-- ACTION ITEM --
Reproduce the records that follow without alteration, apart from removing the pictures.

-- PROVIDED RECORDS --
-------

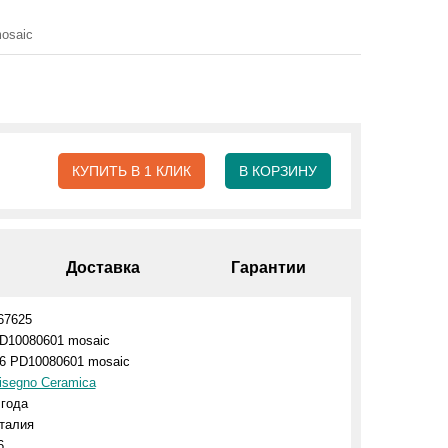
osaic
КУПИТЬ В 1 КЛИК
В КОРЗИНУ
Доставка
Гарантии
67625
D10080601 mosaic
6 PD10080601 mosaic
isegno Ceramica
 года
талия
6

-------

-- ANSWER FOR THIS EXERCISE --
osaic
КУПИТЬ В 1 КЛИК
В КОРЗИНУ
Доставка
Гарантии
67625
D10080601 mosaic
6 PD10080601 mosaic
isegno Ceramica
 года
талия
6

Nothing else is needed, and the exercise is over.